「あかつき席」に続いて、「むらさき席」のお客様について書いておきます。
お正客はお茶の先輩であり、茶友のNさまです。
Nさまが数年前に古希茶会をなさったことを伺って、私も・・・と良い刺激を受け、茶会の相談にも乗って頂きました。
次客Yさまと三客Hさま、茶事、茶会、七事式など茶の道を励まし合いながら歩んでいる茶友です。
四客Tさまは数少ないお茶のボーイフレンドT氏の母上様、多忙なT氏に代り淡路島から馳せ参じてくださり、もう感激!しました。

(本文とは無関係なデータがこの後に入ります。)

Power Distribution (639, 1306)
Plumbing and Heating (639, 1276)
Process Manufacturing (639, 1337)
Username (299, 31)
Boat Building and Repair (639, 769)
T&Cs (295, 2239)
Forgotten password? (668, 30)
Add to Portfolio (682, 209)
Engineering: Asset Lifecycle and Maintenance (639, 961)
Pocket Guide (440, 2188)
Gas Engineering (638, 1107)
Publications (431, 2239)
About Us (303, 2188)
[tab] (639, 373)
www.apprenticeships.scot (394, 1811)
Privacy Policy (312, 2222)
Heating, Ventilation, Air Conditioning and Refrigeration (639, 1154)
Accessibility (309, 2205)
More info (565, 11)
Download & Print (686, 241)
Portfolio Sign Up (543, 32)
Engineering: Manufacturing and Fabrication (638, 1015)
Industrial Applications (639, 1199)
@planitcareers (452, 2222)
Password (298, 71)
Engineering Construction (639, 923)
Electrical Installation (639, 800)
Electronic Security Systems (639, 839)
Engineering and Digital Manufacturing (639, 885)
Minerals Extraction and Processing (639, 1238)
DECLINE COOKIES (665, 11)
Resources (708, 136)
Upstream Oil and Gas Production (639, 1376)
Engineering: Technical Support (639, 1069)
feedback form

続いて、京都からSさまとYさま、2年半灑雪庵で奥伝の稽古を共に励んだ、得難い茶友です。
京都での約束通りむらさき茶会へお招きでき、万難を排して参席してくださって有難う・・・。
Yさま、Tさま、Fさま、詰のSさまは、京都滞在中S先生の稽古場で共に学んだ茶友です。
いつも稽古帰りに喫茶店での茶談義が楽しく、有意義でいろいろ教えて頂きました。
灑雪庵の茶会や茶事、六甲山のドライブなど、思い出のページが頭をよぎっていきました。

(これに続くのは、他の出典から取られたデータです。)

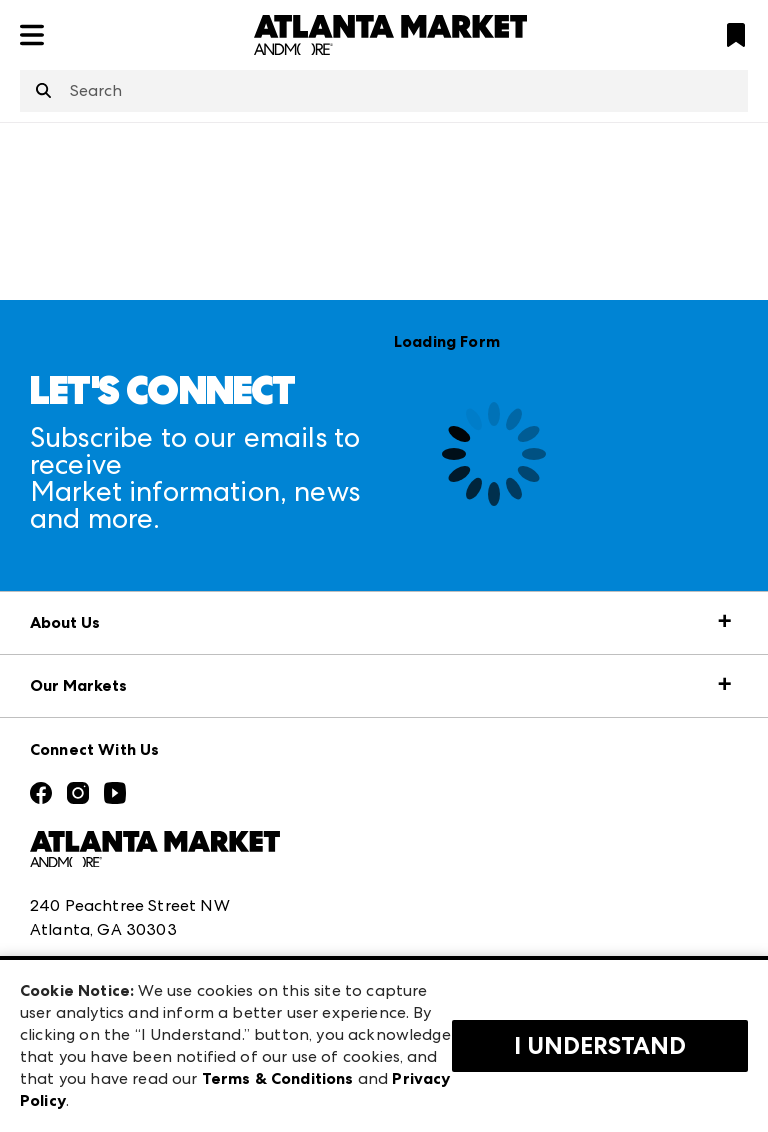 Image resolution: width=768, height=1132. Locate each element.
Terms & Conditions (278, 1078)
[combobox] (384, 91)
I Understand (600, 1046)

一番遠方の山口県柳井市からお出ましのOさまとNさまは師弟関係、
Oさまの遠方支援で横浜のNさまと知り合うことができ、交友が始まりました。
思えば、不思議なご縁に導かれた三人の出合、今後のお付き合いの発展が楽しみになりました。
いよいよ濃茶です。
茶道口に座って茶碗を前へ置いて心を静めます。
実は、この時の何とも言えない緊張感が大好き・・・なのです。
半東Kさんから渡された黒楽茶碗があたたかく、エールのようにも母の温もりのようにも思えました。

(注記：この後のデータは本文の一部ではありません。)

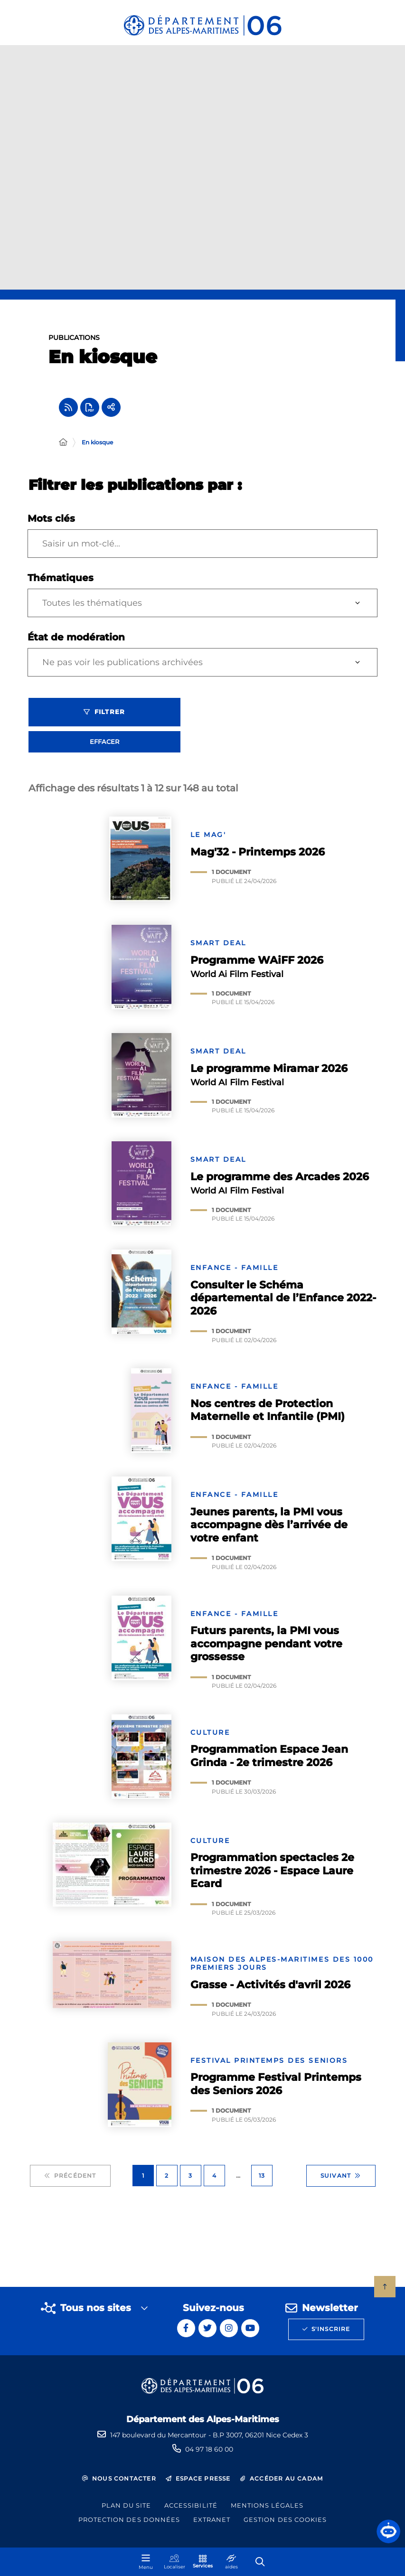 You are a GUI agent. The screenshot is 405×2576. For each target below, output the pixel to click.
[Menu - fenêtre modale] (146, 2562)
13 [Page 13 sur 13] (262, 2180)
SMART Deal (218, 948)
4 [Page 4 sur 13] (214, 2180)
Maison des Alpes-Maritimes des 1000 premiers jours (282, 1969)
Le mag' (208, 840)
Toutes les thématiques (92, 608)
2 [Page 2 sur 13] (167, 2180)
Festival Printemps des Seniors (269, 2066)
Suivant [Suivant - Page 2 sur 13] (340, 2181)
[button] (388, 2531)
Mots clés (51, 523)
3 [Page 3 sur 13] (190, 2180)
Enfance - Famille (234, 1273)
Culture (210, 1738)
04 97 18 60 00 (209, 2449)
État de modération (76, 642)
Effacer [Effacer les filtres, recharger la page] (104, 747)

お客さまやスタッフに背中を押されて点前座へ進み、姿勢を正し、いつも通りの点前を心がけたつもりですが、
茶筅通しの手が震え、茶杓がうまく乗りません。
それでも、美味しい濃茶を差し上げたい一心で濃茶を練りました。
「大変美味しゅうございます」
お正客さまの言葉にほっとし、続いて二服目をお点てしました。
三碗と四碗は水屋から運び出し、お客様の方を向いて濃茶や茶碗のお話をしました。
濃茶は慶知の昔、小山園詰です。
一碗目は、縁あって私の手元にやってきた一入造の黒楽茶碗、
藪内流7代桂陰斎の銘にて「不老門」、十五代・楽吉左衛門の極めがあります。
二碗目は、高麗三島暦手のいびつな茶碗、愛称を「伊備津比女」と申します。
三碗目の赤楽茶碗は、佐渡無明異焼の渡辺陶生造、愛称「玉三郎」です。
四碗目は、揖保川焼の池川みどり造の茶碗で繊細な金継が美しいお気に入りです。
金継の風情から愛称「女郎花」と名付けました。
どの茶碗も「よくぞ私の処へ来てくれた」と思う宝物、入手のエピソードや愛称の謂れなどをお話ししました。
黒楽茶碗 「不老門」
特に一入造の黒楽茶碗「不老門」、
「中国に不老門という門があり、その門をくぐると老いることがない」そうですが、
私一人で「不老門」をくぐってもちっとも嬉しくも楽しくもありません。
願わくは、むらさき茶会参加の皆様とご一緒に「不老門」をくぐり、楽しく過ごしましょう!とお誘いしました。